WangLab-SCSIO / Prophage_Tracer

Prophage Tracer: precisely tracing prophages in prokaryotic genomes using overlapping split-read alignment
GNU General Public License v3.0
22 stars 1 forks source link

Division by zero error? #2

Open leannmlindsey opened 2 years ago

leannmlindsey commented 2 years ago

I tried running your Prophage_Tracer for the first time today and I got this error awk: cmd. line:1: fatal: division by zero attempted

I followed your directions to index with bwa, then map with bwa then use samtools and everything worked up to this point in the script:

${prophage_dir}/prophage_tracer.sh -m ${output_dir}/test_strain.rmdup.sam -r ${ref_genome} -p test_strain

Do you have any test data that I can try to see if it is a problem with the input data?

Thank you LeAnn

WangLab-SCSIO commented 2 years ago

Hi LeAnn,

Thank you for using Prophage_Tracer. I think this error may be caused the command on line 81 in the prophage_tracer.sh script.
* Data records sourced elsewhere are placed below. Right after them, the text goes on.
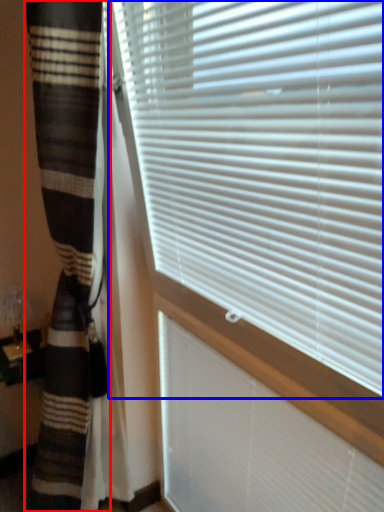 Question: Which object is closer to the camera taking this photo, curtain (highlighted by a red box) or window blind (highlighted by a blue box)?

Choices:
 (A) curtain
 (B) window blind

Answer: (B) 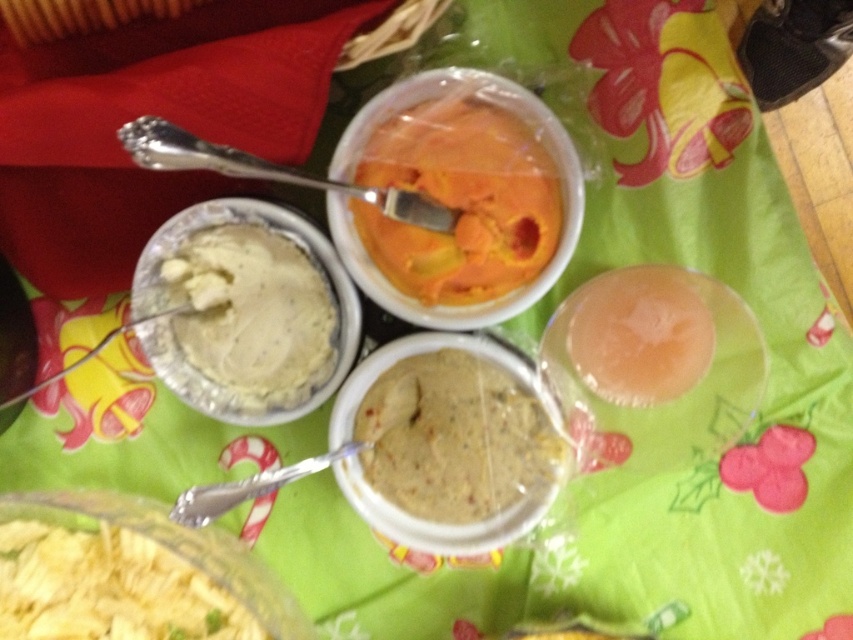 Question: Which point is closer to the camera taking this photo?

Choices:
 (A) (469, 288)
 (B) (674, 305)
 (C) (71, 614)

Answer: (C)

Question: Is orange matte ice cream at center to the right of white creamy paste at center from the viewer's perspective?

Choices:
 (A) no
 (B) yes

Answer: (B)

Question: Which of the following is the closest to the observer?

Choices:
 (A) white creamy paste at center
 (B) translucent plastic cup at center
 (C) yellow crumbly cheese at lower left
 (D) orange matte ice cream at center

Answer: (C)

Question: Among these points, which one is farthest from the camera?

Choices:
 (A) (108, 612)
 (B) (531, 148)
 (C) (610, 337)

Answer: (C)

Question: Is orange matte ice cream at center thinner than yellow crumbly cheese at lower left?

Choices:
 (A) yes
 (B) no

Answer: (A)

Question: Does orange matte ice cream at center come in front of greenish matte dip at center?

Choices:
 (A) yes
 (B) no

Answer: (A) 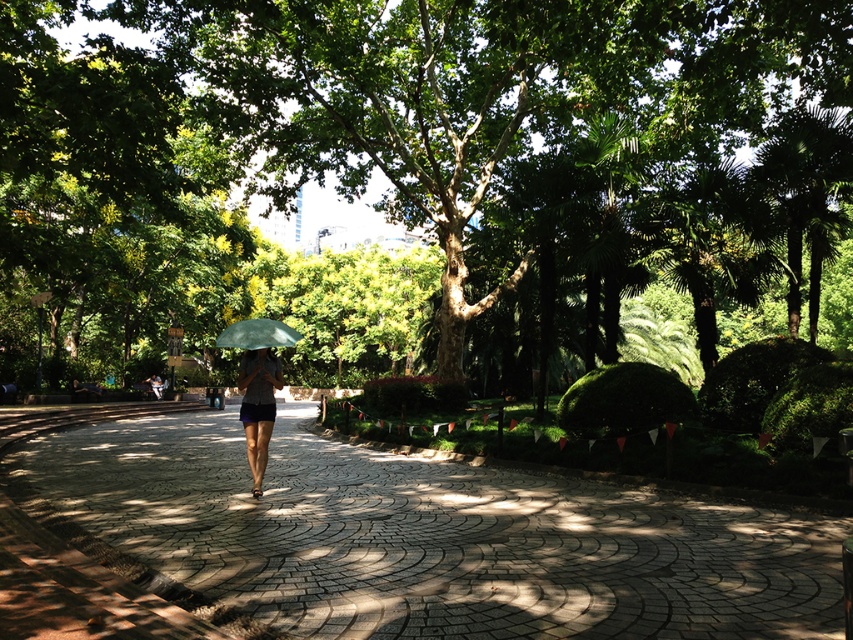 Is dark gray fabric umbrella at center taller than green matte umbrella at center?

Indeed, dark gray fabric umbrella at center has a greater height compared to green matte umbrella at center.

The image size is (853, 640). I want to click on dark gray fabric umbrella at center, so click(x=258, y=406).

Is point (251, 396) closer to camera compared to point (236, 326)?

Yes, point (251, 396) is in front of point (236, 326).

Locate an element on the screen. The height and width of the screenshot is (640, 853). dark gray fabric umbrella at center is located at coordinates (258, 406).

Is green leafy tree at center behind green matte umbrella at center?

Yes, it is.

How distant is green leafy tree at center from green matte umbrella at center?

A distance of 54.33 feet exists between green leafy tree at center and green matte umbrella at center.

This screenshot has width=853, height=640. I want to click on green leafy tree at center, so click(x=401, y=170).

Does green leafy tree at center appear on the left side of dark gray fabric umbrella at center?

Indeed, green leafy tree at center is positioned on the left side of dark gray fabric umbrella at center.

Describe the element at coordinates (401, 170) in the screenshot. I see `green leafy tree at center` at that location.

The height and width of the screenshot is (640, 853). Find the location of `green leafy tree at center`. green leafy tree at center is located at coordinates (401, 170).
insert_size=head -n 10000 $sam_file | awk '($2 ~ /163|83|99|147/ )' | cut -f9 | awk '{print sqrt($0^2)}' | awk '$0<10000'| awk '{ sum += $0;i++ } END { print int(sum/i) }'``

The purpose of this command is to estimate the insert_size of the DNA inserted fragment size of your constructed sequencing library. It is usually ~500 bp for paired-end libraries when resequencing bacterial genomes.

Therefore, there may be a few situations caused this error.
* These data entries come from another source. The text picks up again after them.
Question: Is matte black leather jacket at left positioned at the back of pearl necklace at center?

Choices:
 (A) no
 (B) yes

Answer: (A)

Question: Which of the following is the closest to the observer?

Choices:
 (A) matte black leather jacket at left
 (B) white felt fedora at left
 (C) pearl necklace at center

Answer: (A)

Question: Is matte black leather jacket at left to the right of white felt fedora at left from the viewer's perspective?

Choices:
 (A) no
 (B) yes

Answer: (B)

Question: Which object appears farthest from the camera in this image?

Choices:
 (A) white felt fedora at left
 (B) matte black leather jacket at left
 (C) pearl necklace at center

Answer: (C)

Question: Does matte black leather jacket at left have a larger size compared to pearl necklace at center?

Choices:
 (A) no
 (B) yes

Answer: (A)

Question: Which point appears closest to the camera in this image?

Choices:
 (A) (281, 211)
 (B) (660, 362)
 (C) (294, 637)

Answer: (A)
  1. Your sequencing library is a single-end library.
  2. Incorrect mapping reads to your reference genome. If in this case, it may caused by using a wrong reference genome.
  3. If you ensure your sequencing library is a paired-end library and the mapping is correct. You can manually change this command to insert_size=500.
  4. You can also show me the first few lines of your SAM file. You can run the command head test_strain.rmdup.sam in your terminal and show me the output.

Kaihao Tang

leannmlindsey commented 2 years ago

Thank you for your quick response. I was using a single-end library, so I will try again will a paired end library and let you know if I have any further trouble. Thank you.

WangLab-SCSIO commented 2 years ago

I will update my script to be suitable for analysis of a single-end library. This is on my schedule. But if your analysis is very urgent, you can re-run using your single-end library data with reserving temporary files. In order to reserve temporary files, you should firstly delete the command on line 810 rm contiglength.file $prefix.sr.temp.1 $prefix.reads.fasta makeblastdb.log blastn.log $prefix.sr.temp.2 $prefix.sr.temp.3 $prefix.sr.temp.out $prefix.drp.temp.1 $prefix.sr-drp.temp.out $prefix.drp.temp.2 $prefix.drp.temp.left $prefix.drp.temp.out $prefix.temp.out $prefix.nuclDB.*. The temporary files ends with "sr.temp.2" "sr.temp.3" "sr.temp.out" may contain candidate prophage information. These files contain only coordinate information. If you can not read through these files, you can send these three files to me and I can manually check these file and give you information of candidate prophages/

seharmaaz commented 9 months ago

I tried running your Prophage_Tracer for the first time today and I got this error awk: cmd. line:1: fatal: division by zero attempted. Please help me how i can fix this issue?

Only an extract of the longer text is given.